During the pandemic, one of the team’s biggest struggles has been dealing with supply chain issues like those shoppers likely noticed at the grocery store. Food at the zoo is ordered months in advance, but roadblocks still occur.

Slifka said part of the job is to come up with multiple contingency plans in case a food or ingredient can’t be delivered.

After the birth of Sumini, the first baby tiger born at the Dallas Zoo since 1948, her...
After the birth of Sumini, the first baby tiger born at the Dallas Zoo since 1948, her mother struggled to produce milk, but the zoo’s nutrition team was prepared with a formula that replicated her mother’s milk. (Dallas Zoo)

“We try to anticipate what it might be and make sure we have their product,” she said. “There were a few hiccups.

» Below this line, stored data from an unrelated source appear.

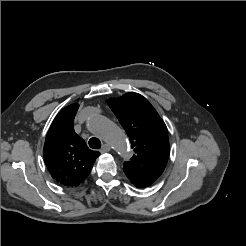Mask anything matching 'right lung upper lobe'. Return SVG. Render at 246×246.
<instances>
[{
    "label": "right lung upper lobe",
    "mask_w": 246,
    "mask_h": 246,
    "mask_svg": "<svg viewBox=\"0 0 246 246\" xmlns=\"http://www.w3.org/2000/svg\"><path fill=\"white\" fill-rule=\"evenodd\" d=\"M78 104L63 108L47 133L43 156L51 176L60 184L77 186L90 173L97 151L90 150L74 131L73 122Z\"/></svg>",
    "instance_id": "1"
}]
</instances>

There are a few products that for some strange reason can’t get the raw materials needed to make the boxes for one of our primate diets, so it’s hard to get them. So we have to find a substitute or make cuts.

For many team members, being part of every animal’s day is what makes the job rewarding.

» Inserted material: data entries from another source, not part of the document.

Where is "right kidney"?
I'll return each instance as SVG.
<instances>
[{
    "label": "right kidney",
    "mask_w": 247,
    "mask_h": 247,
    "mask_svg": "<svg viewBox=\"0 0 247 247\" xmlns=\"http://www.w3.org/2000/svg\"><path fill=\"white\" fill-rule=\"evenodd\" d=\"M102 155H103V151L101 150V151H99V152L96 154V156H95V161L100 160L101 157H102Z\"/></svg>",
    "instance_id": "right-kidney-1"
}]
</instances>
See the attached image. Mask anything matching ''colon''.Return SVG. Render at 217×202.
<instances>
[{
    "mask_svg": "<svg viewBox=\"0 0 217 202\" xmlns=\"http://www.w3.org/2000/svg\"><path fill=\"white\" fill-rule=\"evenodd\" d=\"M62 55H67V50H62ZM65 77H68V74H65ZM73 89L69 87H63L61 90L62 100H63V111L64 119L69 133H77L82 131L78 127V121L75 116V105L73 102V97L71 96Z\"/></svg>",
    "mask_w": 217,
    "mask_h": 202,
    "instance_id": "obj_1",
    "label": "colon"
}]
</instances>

“I like my food to look good to them, so it looks tasty to them,” said Marshall Keaton, 67, who has worked on the zoo’s nutrition team for 31 years, as he prepared a crate of lettuce for one person. troops of zoo gorillas.

“It’s something you did for them,” Keaton said. “You see things on TV that they do at the zoo, and you see food that they eat. It makes me feel good to know that they are eating something that I prepared.

Once each meal is portioned, staff vacuum seal it into a bag and write each animal’s name on the packaging.

“We like to put the names on it, because it’s personal to us,” Slifka said. “We literally pack lunch for the whole park.”

Senior zoologist Stephanie Dosch performs a nasal swab on Manis the tiger at the Dallas Zoo.